Tuesday, February 03, 2004

In the last post I criticized Peter Singer's new book, One World: The Ethics of Globalization. The book does, however, make one trenchant observation I have not seen elsewhere: the events of September 11 are historically similar to the assassination of Austrian Crown Prince Franz Ferdinand and his wife in Sarajevo on the eve of World War I.

Singer writes: Despite the clear evidence of the involvement of Serbian officials in the crime -- evidence that, historians agree, was substantially accurate -- the ultimatum Austria-Hungary presented was widely condemned in Russia, France, Britain, and the United States. "The most formidable political document I have ever seen addressed by one State to another that was independent," the British Foreign Minister, Sir Edward Grey, called it. The American Legion's official history ... used less diplomatic language referring to the ultimatum as a "vicious document of unproven accusation and tyrannical demand." Many historians studying the origins of the First World War have condemned the Austro-Hungarian ultimatum as demanding more than one sovereign nation may properly ask of another.
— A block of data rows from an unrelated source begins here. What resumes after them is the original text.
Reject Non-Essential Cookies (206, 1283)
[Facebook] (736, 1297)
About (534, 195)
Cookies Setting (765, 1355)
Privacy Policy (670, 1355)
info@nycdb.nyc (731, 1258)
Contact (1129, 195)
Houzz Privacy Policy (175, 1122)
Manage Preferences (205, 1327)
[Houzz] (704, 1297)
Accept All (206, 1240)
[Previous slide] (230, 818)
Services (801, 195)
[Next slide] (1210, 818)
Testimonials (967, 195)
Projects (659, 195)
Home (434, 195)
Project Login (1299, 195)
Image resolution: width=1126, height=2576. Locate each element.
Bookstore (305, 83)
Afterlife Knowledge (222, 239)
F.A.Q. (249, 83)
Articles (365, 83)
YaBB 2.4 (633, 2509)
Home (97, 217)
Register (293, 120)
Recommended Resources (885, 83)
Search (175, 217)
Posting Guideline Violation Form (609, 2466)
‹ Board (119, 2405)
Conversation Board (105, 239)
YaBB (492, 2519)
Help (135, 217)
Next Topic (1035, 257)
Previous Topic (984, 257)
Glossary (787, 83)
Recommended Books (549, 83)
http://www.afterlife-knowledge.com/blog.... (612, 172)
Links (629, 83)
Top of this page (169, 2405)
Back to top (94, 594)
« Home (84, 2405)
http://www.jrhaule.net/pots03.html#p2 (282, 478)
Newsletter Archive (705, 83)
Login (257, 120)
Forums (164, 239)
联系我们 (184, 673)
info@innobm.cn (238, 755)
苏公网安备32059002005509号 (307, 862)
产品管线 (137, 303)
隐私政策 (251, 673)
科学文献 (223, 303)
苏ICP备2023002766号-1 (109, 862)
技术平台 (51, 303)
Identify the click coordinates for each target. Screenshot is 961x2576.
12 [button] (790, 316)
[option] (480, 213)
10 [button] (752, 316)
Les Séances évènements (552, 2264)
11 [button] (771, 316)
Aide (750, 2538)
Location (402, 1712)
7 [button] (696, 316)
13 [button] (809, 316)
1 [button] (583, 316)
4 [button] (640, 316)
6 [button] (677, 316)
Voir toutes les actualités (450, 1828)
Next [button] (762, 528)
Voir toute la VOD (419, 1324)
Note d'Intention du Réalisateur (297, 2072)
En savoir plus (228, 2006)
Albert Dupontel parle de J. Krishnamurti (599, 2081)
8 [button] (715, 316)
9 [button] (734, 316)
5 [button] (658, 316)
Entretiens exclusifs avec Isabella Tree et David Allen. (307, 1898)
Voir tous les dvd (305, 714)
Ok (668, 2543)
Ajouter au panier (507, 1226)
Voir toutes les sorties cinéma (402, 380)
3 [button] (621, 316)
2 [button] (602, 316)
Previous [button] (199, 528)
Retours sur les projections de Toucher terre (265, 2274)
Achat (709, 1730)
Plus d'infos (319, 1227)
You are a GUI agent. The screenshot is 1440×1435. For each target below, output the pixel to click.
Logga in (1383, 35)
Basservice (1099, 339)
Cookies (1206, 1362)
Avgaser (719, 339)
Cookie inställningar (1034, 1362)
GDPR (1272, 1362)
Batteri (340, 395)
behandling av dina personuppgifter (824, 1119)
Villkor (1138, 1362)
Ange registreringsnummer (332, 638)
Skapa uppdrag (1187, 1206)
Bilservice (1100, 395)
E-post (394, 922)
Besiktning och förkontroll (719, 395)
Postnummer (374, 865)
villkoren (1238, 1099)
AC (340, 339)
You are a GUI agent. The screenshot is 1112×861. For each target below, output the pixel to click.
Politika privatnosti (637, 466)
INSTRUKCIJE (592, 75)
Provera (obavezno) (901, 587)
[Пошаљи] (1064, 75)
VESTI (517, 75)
They have added that the Austro-Hungarian refusal to negotiate after the Serbian government accepted many, but not all, of its demands, is further evidence that Austra-Hungary, together with its backer Germany, wanted an excuse to declare war on Serbia...

Now consider the American response to the terrorist attacks of September 11. The demands made of the Taliban by the Bush administration in 2001 were scarcely less stringent than those made by Austria-Hungary in 1914. (The main difference is that the Austra-Hungarians insisted on the suppression of hostile nationalist propaganda. Freedom of speech was not so widely regarded, then, as a human right) ... Yet the U.S. demands, far from being condemned as a mere pretext for aggressive war, were endorsed as reasonable and justifiable by a wide-ranging coalition of nations. When President Bush said, in speeches and press conferences after September 11, that he would not draw a distinction between terrorists and regimes that harbor terrorists, no ambassadors, foreign ministers, of United Nations representatives denounced this "vicious" doctrine or a "tyrannical" demand on other sovereign nations. The Security Council broadly endorsed it, in its resolution of September 28, 2001. It seems that world leaders now accept that every nation has an obligation to every other nation of the world to suppress activities within its borders that might lead to terrorist attacks carried out in other countries, and that it is reasonable to go to war with a nation that does not do so. If Kaisers Franz Joseph I and Wilhelm II could see this, they might feel that, since 1914, the world has come round to their view.